Please tell me, friends: how are you? Are you all right? I’m not always a strong swimmer. And I get disorganized a lot, and start paddling in circles. But I’m here, and I do know how to dog paddle, and if you’re floundering I will do what I can to help you. Learning to swim can be so, so hard, but it’s worth the effort, and we’re all in these waters together.
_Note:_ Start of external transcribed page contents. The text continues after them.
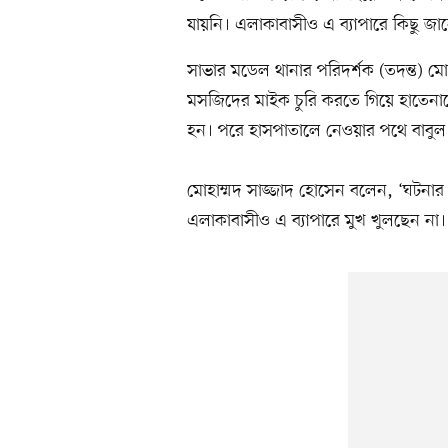
যায়নি। এলাকাবাসীও এ ব্যাপারে কিছু জা
সাভার মডেল থানার পরিদর্শক (তদন্ত) মো
মসজিদের মাইক চুরি করতে গিয়ে হাতেনা
হন। পরে হাসপাতালে নেওয়ার পথে বাবুল 
মোহাম্মদ সাজ্জাদ হোসেন বলেন, ‘ঘটনার 
এলাকাবাসীও এ ব্যাপারে মুখ খুলছেন না। এ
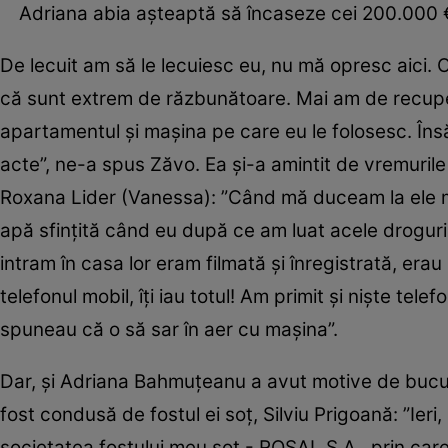
Adriana abia aşteaptă să încaseze cei 200.000 €,
De lecuit am să le lecuiesc eu, nu mă opresc aici. O
că sunt extrem de răzbunătoare. Mai am de recuper
apartamentul şi maşina pe care eu le folosesc. Însă
acte”, ne-a spus Zăvo. Ea şi-a amintit de vremurile 
Roxana Lider (Vanessa): ”Când mă duceam la ele 
apă sfinţită când eu după ce am luat acele drogur
intram în casa lor eram filmată şi înregistrată, era
telefonul mobil, îţi iau totul! Am primit şi nişte te
spuneau că o să sar în aer cu maşina”.
Dar, şi Adriana Bahmuţeanu a avut motive de bucur
fost condusă de fostul ei soţ, Silviu Prigoană: ”Ier
societatea fostului meu soţ - ROSAL S.A., prin car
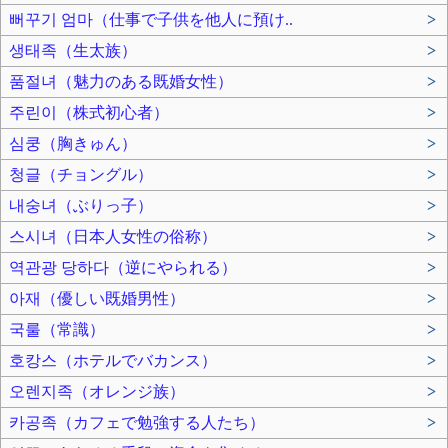
뻐꾸기 엄마（仕事で子供を他人に預け..
>
생태족（生太族）
>
품절녀（魅力のある既婚女性）
>
주린이（株式初心者）
>
심쿵（胸きゅん）
>
청글（チョングル）
>
내숭녀（ぶりっ子）
>
스시녀（日本人女性の俗称）
>
역관광 당하다（逆にやられる）
>
아재（優しい既婚男性）
>
국룰（常識）
>
호캉스（ホテルでバカンス）
>
오렌지족（オレンジ族）
>
카공족（カフェで勉強する人たち）
>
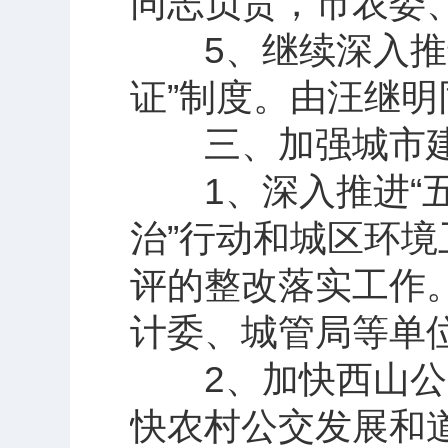
同志负责，市农委
5、继续深入推进
证”制度。由汪继
三、加强城市建
1、深入推进“五
治”行动和城区环
评的整改落实工作
计委、城管局等单
2、加快西山公园
快农村公交发展和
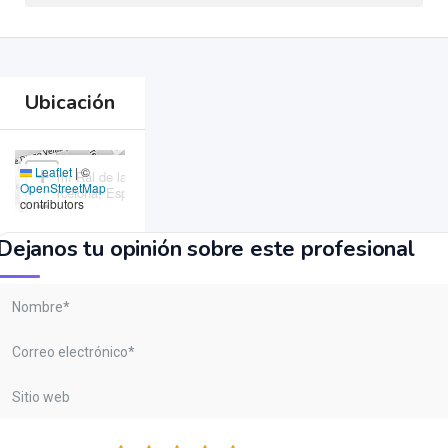
Ubicación
×
Leaflet
|
©
+
Camí Ral de la Mercè, 495, 08302 Mataró,
OpenStreetMap
Barcelona, España,Masajes Barcelona
−
contributors
Dejanos tu opinión sobre este profesional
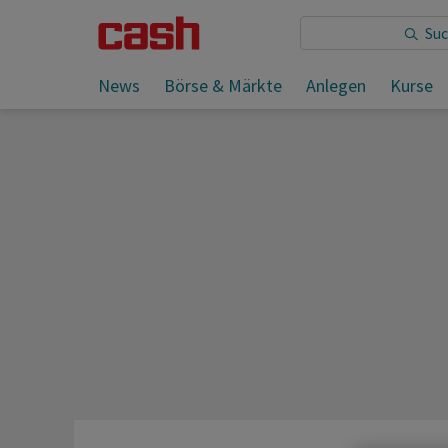
Sie lesen:
Trump droht Iran mit neuen heftigen Angrif
News
Börse & Märkte
Anlegen
Kurse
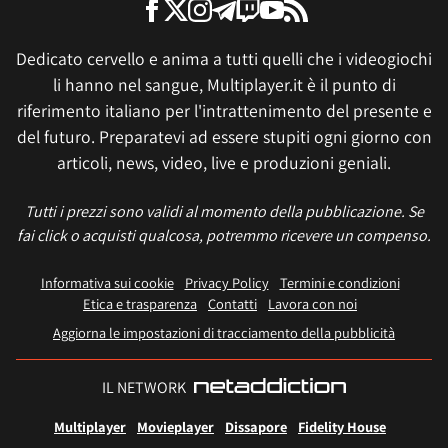
Dedicato cervello e anima a tutti quelli che i videogiochi
li hanno nel sangue, Multiplayer.it è il punto di
riferimento italiano per l'intrattenimento del presente e
del futuro. Preparatevi ad essere stupiti ogni giorno con
articoli, news, video, live e produzioni geniali.
Tutti i prezzi sono validi al momento della pubblicazione. Se
fai click o acquisti qualcosa, potremmo ricevere un compenso.
Informativa sui cookie
Privacy Policy
Termini e condizioni
Etica e trasparenza
Contatti
Lavora con noi
Aggiorna le impostazioni di tracciamento della pubblicità
IL NETWORK
Multiplayer
Movieplayer
Dissapore
Fidelity House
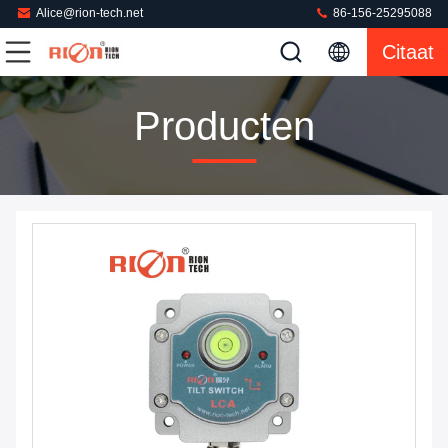
Alice@rion-tech.net
86-156-25295088
Citaat
Producten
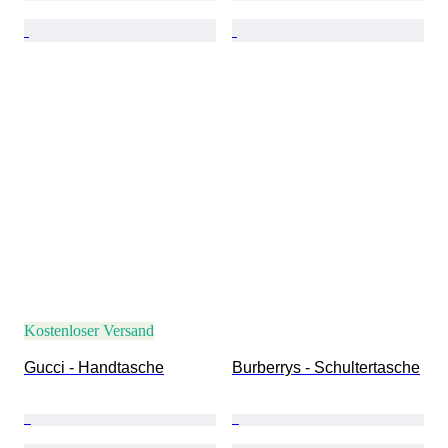
Kostenloser Versand
Gucci - Handtasche
Burberrys - Schultertasche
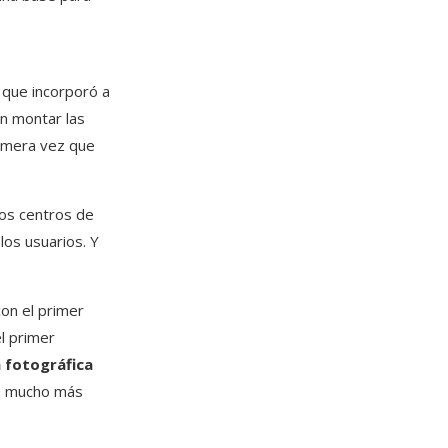
 que incorporó a
n montar las
rimera vez que
vos centros de
los usuarios. Y
con el primer
l primer
 fotográfica
es mucho más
4 thoughts on “Swimming Lessons

  1. I have had struggles that are very similar in a lot of ways. For me, I used my addiction to cope until mater in life. Once I got clean, my world started collapsing. The person everyone thought was “a rock” ended up on a 5150 after a failed suicide attempt. After getting through that and some intense therapy, I slowly started learning how to cope. The depression and anxiety still make it hard to sleep OR get out of bed (depending on which monster is in charge that day).

    In the process I move pushed away and alienated some of the ones I initially looked to for advise & counsel. Learning how to interact socially without being an addict is HARD. So much safer for me to write down my feelings and experiences in a pseudo-anonymous fashion knowing I will never have to actually face the person I talk to.

    I appreciate that you are willing to share your life and your struggles with strangers.

    ~dave

  2. Oh Wren, you are such a lovely person. You certainly made an impression on me last year at VP and have continued to over this past year. I am very fond of you. I’m glad that you have support and have found resources that continue to help you. ❤

  3. Wren, thank you for writing this. I am sorry if it was hard. I hope it wasn’t. Thank you for sharing what you went through in the past and over the summer so that I can be a better person for you; so that I can be more present for you.

    I care about you very much. Don’t ever forget that. All my ♥️.